What are the coronary arteries?
The coronary arteries run on the surface of the heart and carry blood, oxygen, and nutrition to the heart muscle. They are the “fuel pipes” for the heart. Atherosclerosis (hardening of the arteries) can narrow the coronary arteries and compromise the blood supply to the heart. If a coronary artery becomes completely occluded a heart attack may result. This is the leading cause of death in the United States. A partial blockage can result in symptoms of chest pain (angina), shortness of breath with exertion, or abnormal heart rhythms. The purpose of surgery is to reestablish normal blood supply to the heart.
Why might I need CABG surgery?
The surgery will bring extra blood to narrowed heart arteries. The goal is to avoid a future heart attack, eliminate angina, improve heart function, and prolong the patients’ life. The operation is extremely effective in accomplishing these goals. Coronary artery bypass surgery is the most common major operation in the country, in large measure because it works well and is very safe.
What tests are used for coronary artery blockages?
A patient may be proven to have serious heart blockages with or without symptoms. The tests that may point toward problems are:
- EKG Electrocardiogram
- Stress Echocardiogram
- Exercise stress test
- Nuclear stress test Cardiac Catheterization
Cardiac catheterization is the final exam and is performed by running a catheter from a groin artery to the heart. An actual x-ray picture is created showing the course of and any narrowing of the coronary arteries. A cardiac catheterization also evaluates heart function accurately and gives information on the heart valves and pressures in the heart chambers. The catheterization is necessary to evaluate the patients’ need for treatment and to outline treatment options.
What are the alternatives to surgery?
Patients are grouped by the severity and position of their blockages, and by heart function. A tremendous amount of information is available to the treating physicians to determine the safest course of action for the individuals’ situation. Many patients can be treated with medications that alter heart rate and coronary blood flow and reduce symptoms and enable the patients to lead active lives. Other patients are treated with angioplasty and coronary stents. This can open the arteries and provide similar benefits to heart surgery. It is performed in the catheterization laboratory. Some patients are most safely treated with surgery as proven by large studies. A variety of reasons may be present whereby surgery is the safest choice. The anatomy of the blockages, the patients’ heart function, presence of diabetes, and previous failed stents all play a role in the decision.
How is the operation performed?
The operation is performed under general anesthesia through a median sternotomy incision, a vertical incision over the breastbone. The heart is exposed and the patient placed on the heart –lung machine. The heart may be stopped with a special chemical solution or allowed to keep beating. The coronary arteries are bypassed using the internal mammary artery (chest wall), radial artery (arm), or leg vein. The grafts are sewn on to the heart and then to the aorta for inflow. The number of grafts depends on the patients’ anatomy. The heart is then allowed to start working and the patient is removed from the heart lung-machine.
Will the leg incision bother me?
At CVT Surgical Center veins are removed using Endoscopic Vein Harvesting. This method creates only a 1” incision above the knee. The vein is removed using a scope and a video monitor. This advance has virtually eliminated leg pain and the risk of infection in the leg incisions.
What is the recovery period?
The average patient stays in the intensive care unit 1 night and 4 or 5 days in the hospital. The patient then is discharged home and gradually increases activity over the next 4 to 6 weeks when full recovery is achieved.
What is the mortality rate?
The mortality rate from heart surgery depends on the patient’s overall health, age, heart function, and magnitude of the surgery. The overall mortality rate from CABG at CVT Surgical Center is 1%.
What about my medicines after surgery?
Your cardiologist will assist in placing you back on your home medicines at the appropriate point after surgery. In general, medications for diabetes, hypertension, and cholesterol will need to be continued at home.

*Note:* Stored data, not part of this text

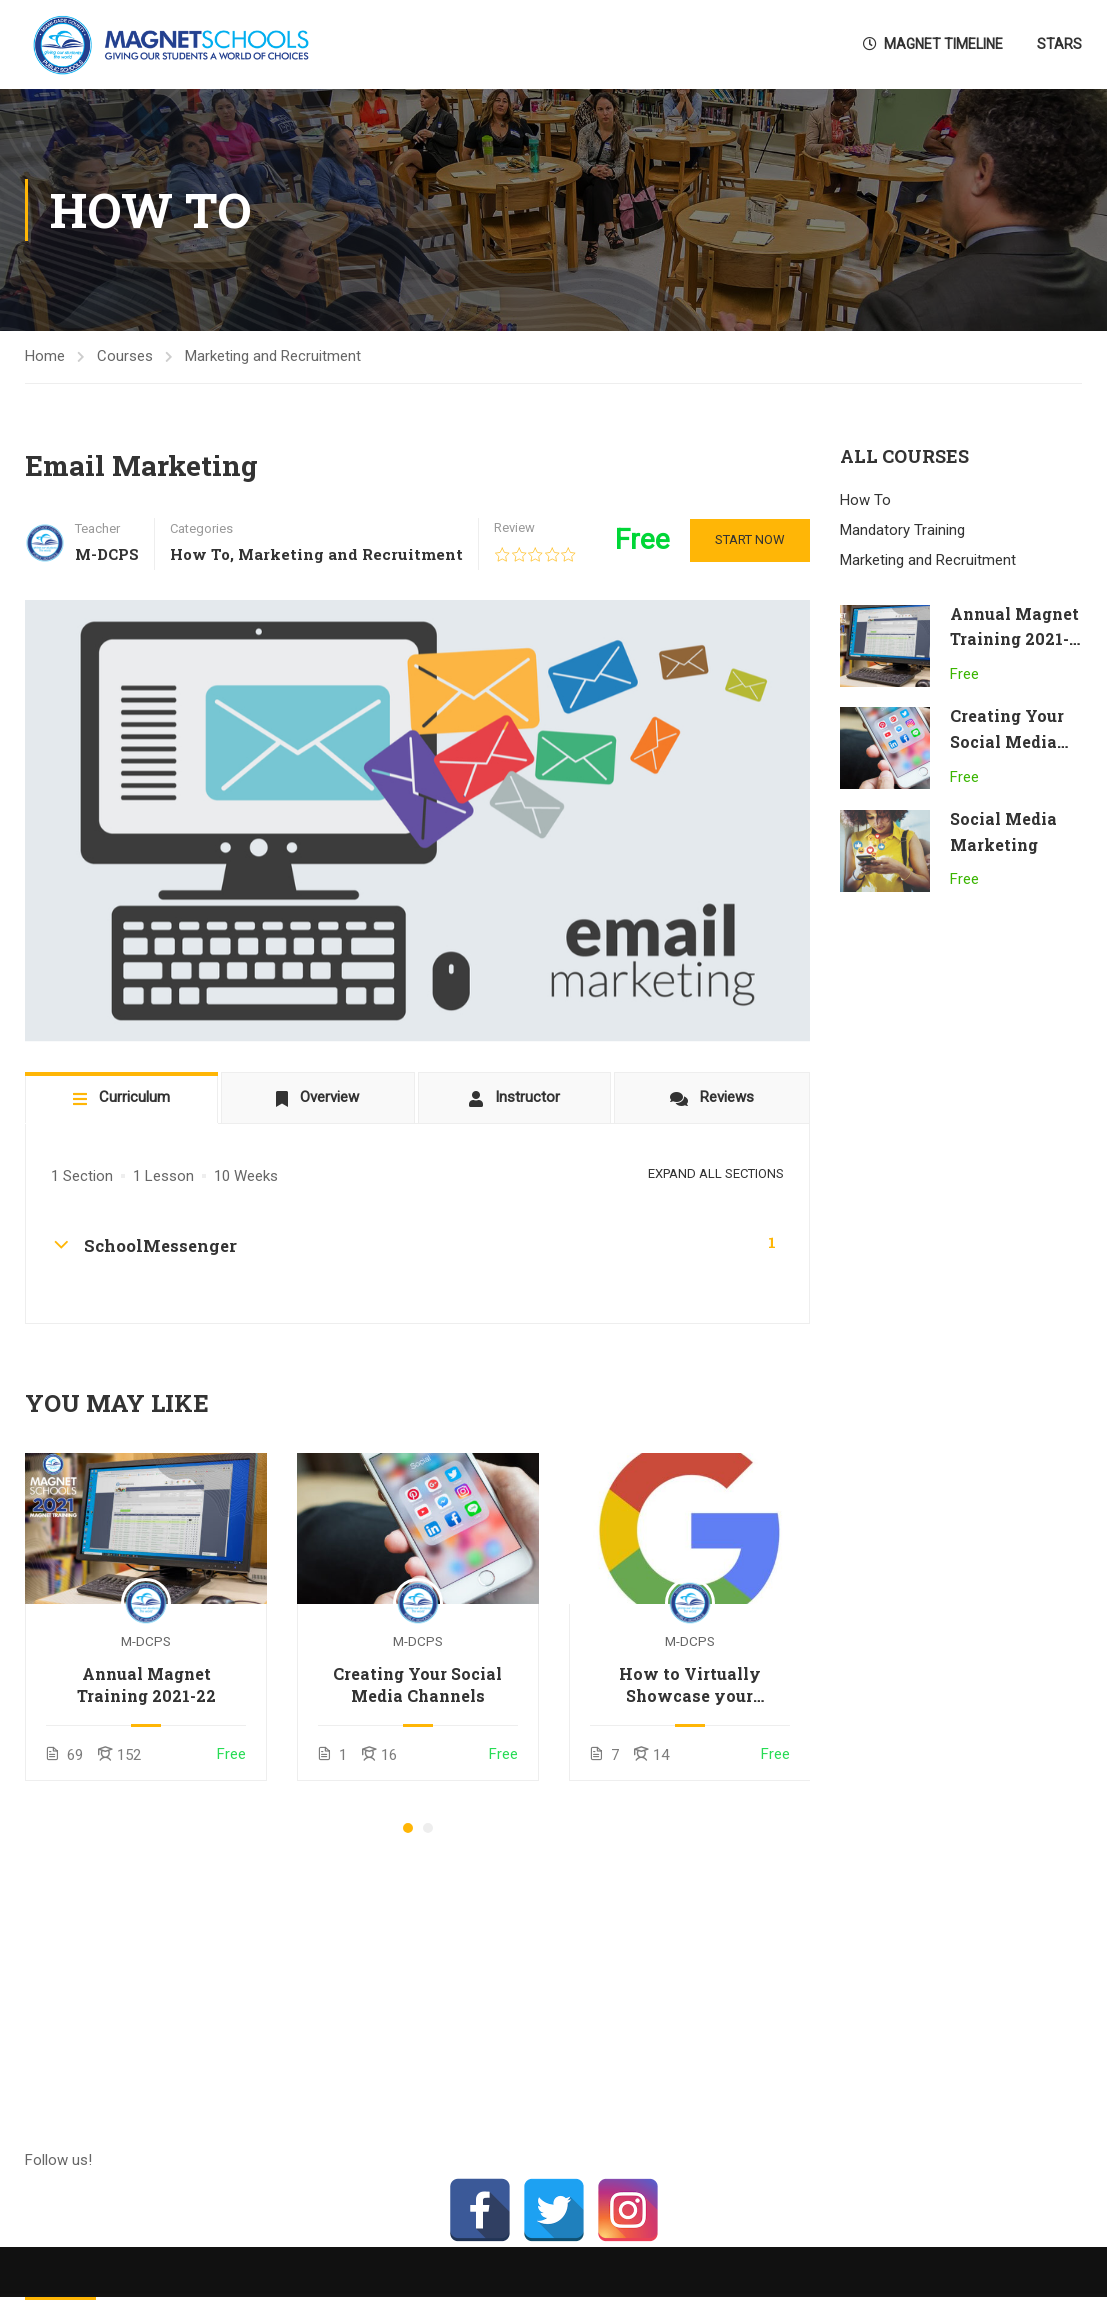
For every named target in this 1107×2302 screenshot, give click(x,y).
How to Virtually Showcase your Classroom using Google (689, 1685)
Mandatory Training (902, 530)
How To (200, 554)
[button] (408, 1828)
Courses (125, 356)
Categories (201, 528)
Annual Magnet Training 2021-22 (146, 1684)
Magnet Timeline (933, 44)
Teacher (97, 528)
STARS (1059, 44)
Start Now (750, 539)
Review (514, 527)
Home (45, 356)
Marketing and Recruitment (273, 356)
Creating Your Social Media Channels (417, 1684)
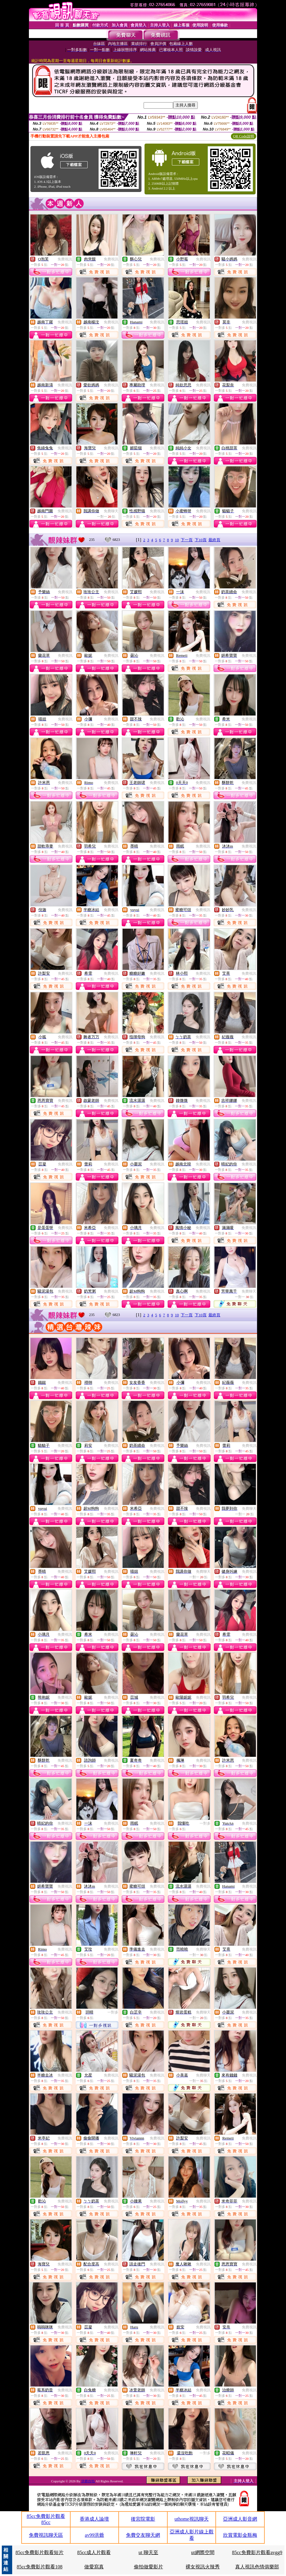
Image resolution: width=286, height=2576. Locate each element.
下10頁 (201, 540)
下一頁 (187, 540)
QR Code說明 (243, 136)
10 (177, 540)
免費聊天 (111, 511)
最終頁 (214, 540)
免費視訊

Can I stay alone after surgery?
You may, although most patients stay with a family member or friend for the first 1 or 2 weeks.
Will I need home health?
All patients are assigned a home health visiting nurse. They will check on the patient as needed usually a couple of times a week for the first few weeks.
When can I drive?
This is an individual decision. Most patients wait to drive until their first post op visit at 3 or 4 weeks. Many young and active patients drive sooner if they are not in pain and not taking pain medications.
When can I go back to work?
Patients performing a desk job may return to work in 3 or 4 weeks. Patients who work hard physically usually take 6 to 8 weeks off.